Bragging rights, increased property values and, last but not least, ego boosts. Those are all the byproducts every year when Cleveland Magazine publishes its annual “Rating the Suburbs” list. We are always proud of our Westshore suburbs (honestly, I can’t imagine living anywhere but West). But perhaps, just maybe, our arms get a little twisted every year as we pat ourselves heartily on our backs for the good judgment of living where we live.
This year, the cities covered by West Life did us proud. In the top 20, Rocky River came out as No. 2; Westlake, No. 4; Bay Village, No. 8; Avon Lake, No. 14; and Avon No. 20. In addition, Fairview Park was featured as one of the “Best Places to Live.”
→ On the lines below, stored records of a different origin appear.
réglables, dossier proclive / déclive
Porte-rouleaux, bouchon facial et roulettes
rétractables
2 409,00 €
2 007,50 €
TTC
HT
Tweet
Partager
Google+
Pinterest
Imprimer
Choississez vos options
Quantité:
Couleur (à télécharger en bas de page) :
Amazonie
I’ve lived in two of the cities pulled out for recognition — Rocky River and Fairview Park. My nose is slightly bent out of shape because I am a huge fan of Lakewood. We lived in that suburb for 20 years, made a brief foray into a condo, realized we needed a yard and more freedom to decorate (yes, Christmas decorating played into our decision to move) and ended up moving to West Park, which is obviously not a suburb, although it feels like one. I LOVE West Park and we are only a half-block from the Lakewood border.
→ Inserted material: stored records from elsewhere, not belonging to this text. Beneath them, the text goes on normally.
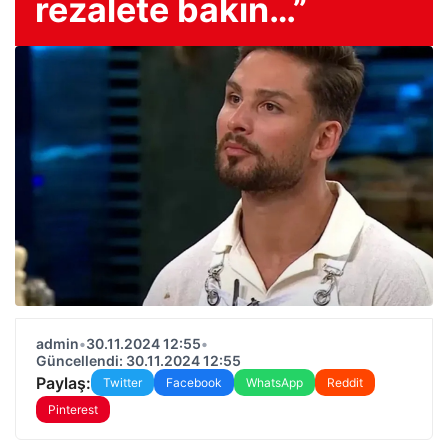
rezalete bakın…”
admin
•
30.11.2024 12:55
•
Güncellendi: 30.11.2024 12:55
Paylaş:
Twitter
Facebook
WhatsApp
Reddit
Pinterest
But darn it, why is Lakewood always left out? I believe it is because the very soul of the city is its diversity. And diversity is a hindrance when it comes to statistics. And all the lists are contingent on the numbers. Cleveland Magazine’s metrics are simple (and, I admit, logical): It looks at three main points: safety (i.e. crime stats), education and housing. In addition, it adds points for public services, diversity and walkability. Lakewood should kill in those last three, as well as education.
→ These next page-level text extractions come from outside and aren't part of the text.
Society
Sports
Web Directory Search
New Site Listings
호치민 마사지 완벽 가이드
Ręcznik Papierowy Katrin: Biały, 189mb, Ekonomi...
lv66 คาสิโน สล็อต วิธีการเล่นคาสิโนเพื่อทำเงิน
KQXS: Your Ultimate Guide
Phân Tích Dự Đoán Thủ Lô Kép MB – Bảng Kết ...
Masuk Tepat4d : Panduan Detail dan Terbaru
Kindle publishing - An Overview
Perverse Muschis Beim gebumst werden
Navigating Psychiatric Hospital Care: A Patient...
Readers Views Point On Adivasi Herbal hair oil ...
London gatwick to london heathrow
Scores are assigned to each suburb for every category. Those scores are based on the year’s available numbers. The category scores are added up, with some categories carrying more weight than others. As Cleveland Magazine writes, “Safety and education, for example, are given more weight than property taxes, which is given more weight than environmental infractions.”
The Top 20 suburbs with the highest combined scores are put in numerical order. Here is the magazine’s explanation of each city’s ranking. Solon was listed as the top suburb.
No. 2 Rocky River: A top five education rank and a 61.3% 10-year median home sale price increase helped last year's No. 4 suburb land once again in our top five.
No. 4. Westlake: In addition to top 20 safety and education rankings, this West Side spot has low taxes and, with amenities such as Crocker Park, is a favorite among Cleveland's top earners.
No. 8. Bay Village: Last year's second-best suburb is a walkable community tucked along the Lake Erie shoreline with a top-10 school district and a median home price of $285,000.
No. 14. Avon Lake: The fifth-safest suburb on our list saw 310 houses sell in 2019, the 15th most in the area, and has the 11th-best school district.
No. 20. Avon: The city with 2019's second-most home sales in the top 20 is also among the cities with the lowest taxes, boasts a top-15 school district and features a top-15 median home sale price of $315,000.
In a side story, Fairview Park received a “Best Places to Live” designation from the magazine, written by a resident. “Fairview Park: The West Side suburb is perfect for young families and first-time homebuyers” was the lead sentence.
If I were going to pick any place in the world — other than maybe Aruba or the Cayman Islands — to be self-isolating, it would be in one of Cleveland’s western suburbs (or West Park).
We certainly are the “best location in the nation.”